For Ottorino Respighi (1879-1936) this identity was securely situated in the artistic expressions of the Italian Renaissance and Baroque. His historicist interest in the music of the past emerged not only in critical editions of the music of Claudio Monteverdi and Antonio Vivaldi, but also manifested itself in his own compositions. In all, Respighi orchestrated and published three collections of lute, guitar and viol music from Italy’s historical past, aptly entitled Ancient Airs and Dances.

Ottorino Respighi: Ancient Airs and Dances, Suite No. 2, P. 138
We can learn much about Ottorino Respighi’s musical convictions from an interview he gave for Musical America in 1925. “Atonality,” he said, “Thank heaven, that’s done for! The future course of music? Who can say? I believe that every composer should first of all be individual. The Italian genius is for melody and clarity.” In practical matters, Respighi tried to reconcile Italian musical traditions with the Romantic, impressionist and neo-classical streams that were fashionable in Europe. For Respighi, the inspirations for his music were found in ancient rather than in modern Italy. The Metamorphoseon of 1930 was written in response to a commission from Serge Koussevitzky for the 50th anniversary of the Boston Symphony Orchestra. Essentially a concerto for orchestra in thirteen continuous sections, this theme and variations “should not be seen as an allusion to the Middle Ages, but rather to the different ways in which the music can be transformed by different sections of the orchestra.”
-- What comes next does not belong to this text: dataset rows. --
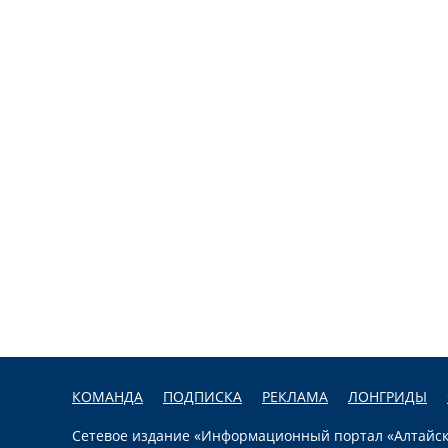
КОМАНДА
ПОДПИСКА
РЕКЛАМА
ЛОНГРИДЫ
Сетевое издание «Информационный портал «Алтайска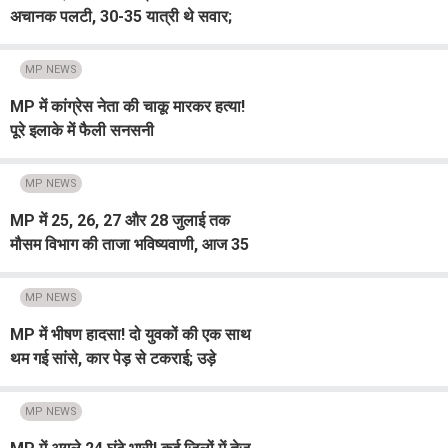
अचानक पलटी, 30-35 यात्री थे सवार;
मची अफरा-तफरी
MP NEWS
MP में कांग्रेस नेता की चाकू मारकर हत्या!
पूरे इलाके में फैली सनसनी
MP NEWS
MP में 25, 26, 27 और 28 जुलाई तक
मौसम विभाग की ताजा भविष्यवाणी, आज 35
जिलों में बारिश का अलर्ट; रहें सावधान
MP NEWS
MP में भीषण हादसा! दो युवकों की एक साथ
थम गई सांसे, कार पेड़ से टकराई; उड़े
परखच्चे
MP NEWS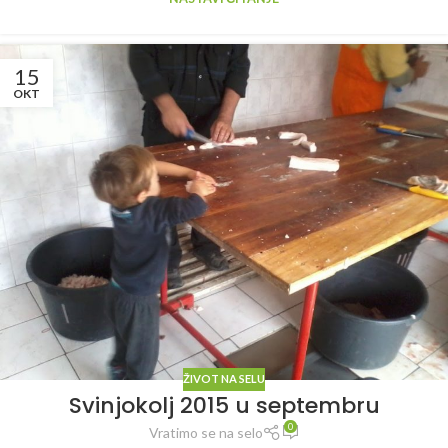
15
OKT
ŽIVOT NA SELU
Svinjokolj 2015 u septembru
0
Vratimo se na selo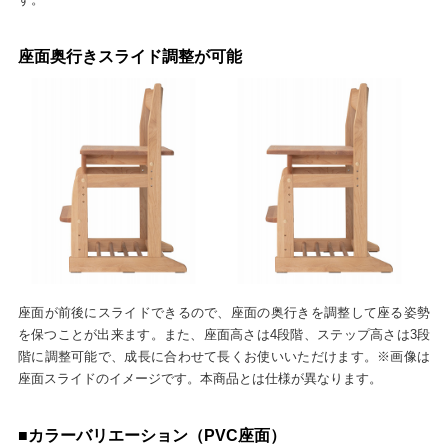
座面奥行きスライド調整が可能
座面が前後にスライドできるので、座面の奥行きを調整して座る姿勢
を保つことが出来ます。また、座面高さは4段階、ステップ高さは3段
階に調整可能で、成長に合わせて長くお使いいただけます。※画像は
座面スライドのイメージです。本商品とは仕様が異なります。
■カラーバリエーション（PVC座面）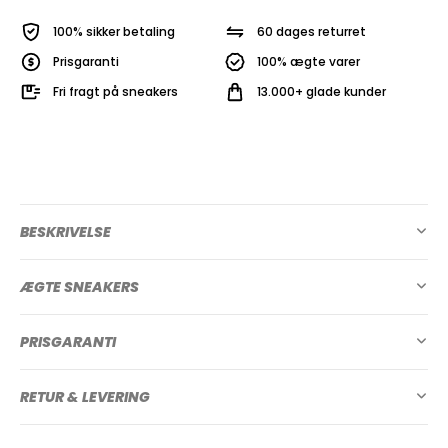
100% sikker betaling
60 dages returret
Prisgaranti
100% ægte varer
Fri fragt på sneakers
13.000+ glade kunder
BESKRIVELSE
ÆGTE SNEAKERS
PRISGARANTI
RETUR & LEVERING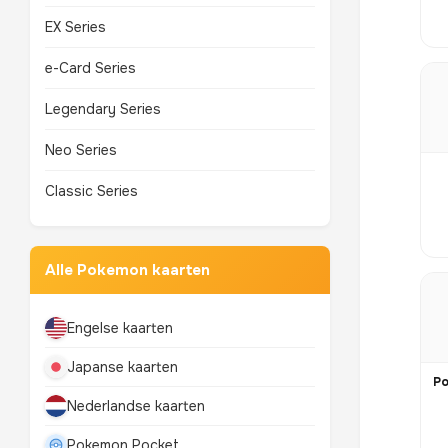
EX Series
e-Card Series
Legendary Series
Neo Series
Classic Series
Alle Pokemon kaarten
Engelse kaarten
Japanse kaarten
Nederlandse kaarten
Pokemon Pocket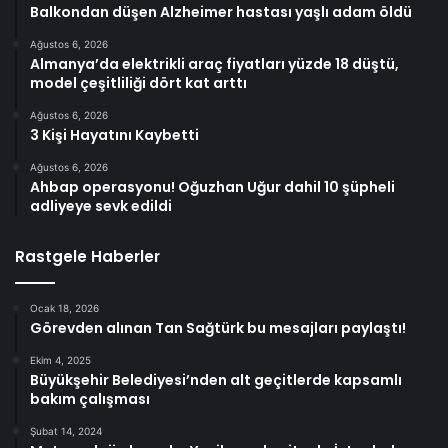
Balkondan düşen Alzheimer hastası yaşlı adam öldü
Ağustos 6, 2026
Almanya’da elektrikli araç fiyatları yüzde 18 düştü,
model çeşitliliği dört kat arttı
Ağustos 6, 2026
3 Kişi Hayatını Kaybetti
Ağustos 6, 2026
Ahbap operasyonu! Oğuzhan Uğur dahil 10 şüpheli
adliyeye sevk edildi
Rastgele Haberler
Ocak 18, 2026
Görevden alınan Tan Sağtürk bu mesajları paylaştı!
Ekim 4, 2025
Büyükşehir Belediyesi’nden alt geçitlerde kapsamlı
bakım çalışması
Şubat 14, 2024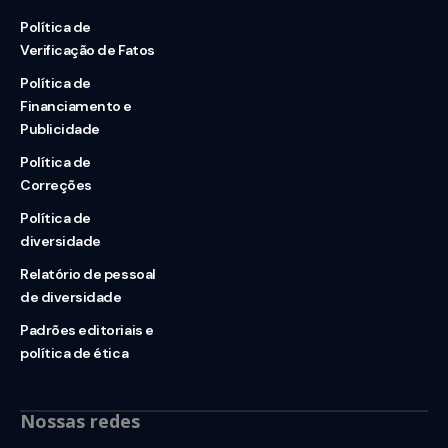
Política de
Verificação de Fatos
Política de
Financiamento e
Publicidade
Política de
Correções
Política de
diversidade
Relatório de pessoal
de diversidade
Padrões editoriais e
política de ética
Nossas redes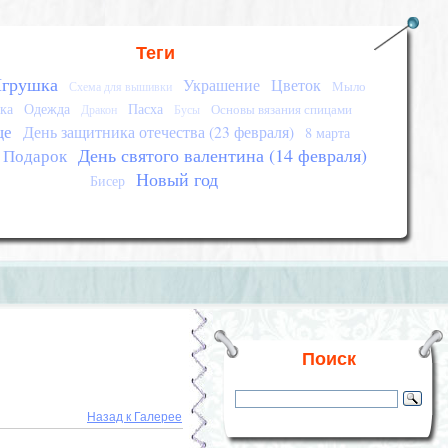
Теги
грушка
Украшение
Цветок
Мыло
Схема для вышивки
ка
Одежда
Пасха
Основы вязания спицами
Дракон
Бусы
це
День защитника отечества (23 февраля)
8 марта
День святого валентина (14 февраля)
Подарок
Новый год
Бисер
Поиск
Назад к Галерее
Ottorino Respighi: Metaorphoseon modi XII, P. 169
240px-RespighisRespighi’s Suite in G major for strings and organ dates from 1905 and pays homage to a number of baroque composers, including J.S. Bach, Girolamo Frescobaldi and Arcangelo Corelli. Modeled on the style of a “Concerto Grosso,” the organ serves as the solo instrument and the strings as the ensemble. The opening “Preludio” generates an exciting forward momentum and provides lush and colorful textures and orchestration. Originally, the “Aria” was composed as a stand-alone movement in 1901, but Respighi kept reusing this highly expressive melody in a number of works. The “Pastorale” and “Cantico,” with its simple textures and embellished ornamentations use Frescobaldi as a model. As Respighi pays homage to his illustrious predecessors, he also honed his skills for orchestration and refined his sense of melody.

Ottorino Respighi: Suite in G Major, P. 58

For 21st century audiences, Respighi’s musical oeuvre has been narrowly channeled to focus on a select number of orchestral works. It has rather conveniently been forgotten that Respighi composed a total of 9 operas! Musical commentators and critics have suggested, “His operas are strong on orchestration but weak on the vocal parts, and based on silly and boring libretti.” Clearly, Respighi’s operas are not considered mainstream, but they are certainly not silly! La fiamma (The Flame) is based on the story of Anne Pedersdotter, a Norwegian woman accused of witchcraft and burnt at the stage in 1590. Respighi and his librettist Claudio Guastalla change the setting to 7th century Ravenna. The melodramatic tale involves the illicit love of Silvana, the daughter of a witch, for her stepson Donello. When her husband Basilio dies of a heart attack, Silvana is accused of causing his death by witchcraft and is condemned to death.

Ottorino Respighi: Fa fiamma, “Act 1”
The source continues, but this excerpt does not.